[Stored data entries]
----

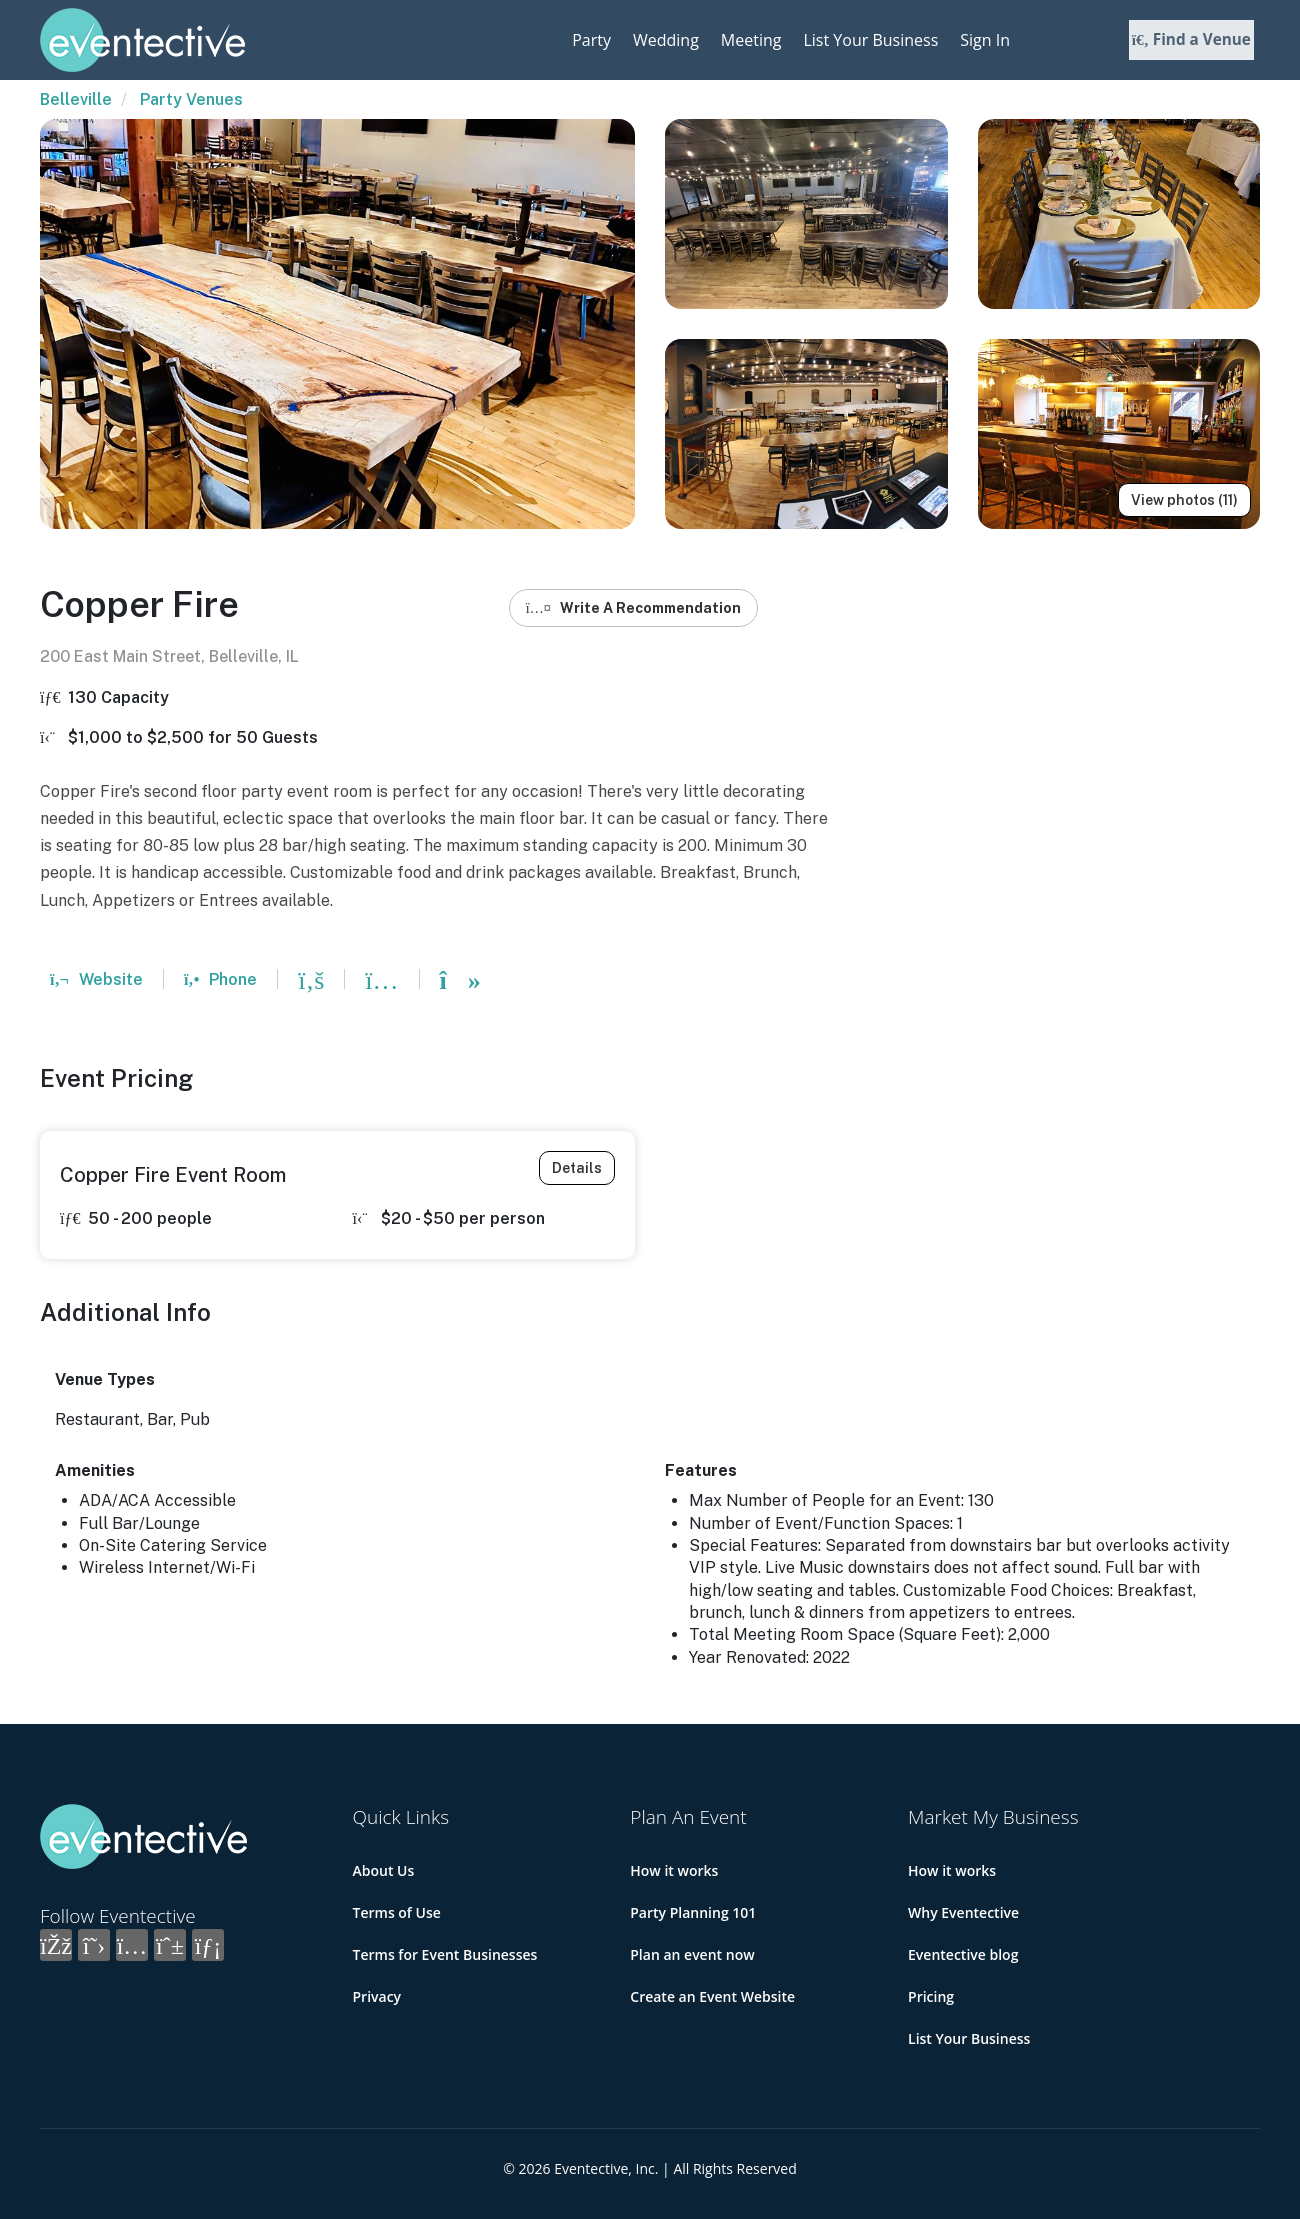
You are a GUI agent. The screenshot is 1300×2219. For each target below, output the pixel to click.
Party (591, 40)
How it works (674, 1870)
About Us (384, 1870)
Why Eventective (963, 1912)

----

Please copy every record above exactly, but leave the pictures out.

**THE ANSWER:**
You are a GUI agent. The screenshot is 1300×2219. For each target below, output the pixel to click.
Party (591, 40)
How it works (674, 1870)
About Us (384, 1870)
Why Eventective (963, 1912)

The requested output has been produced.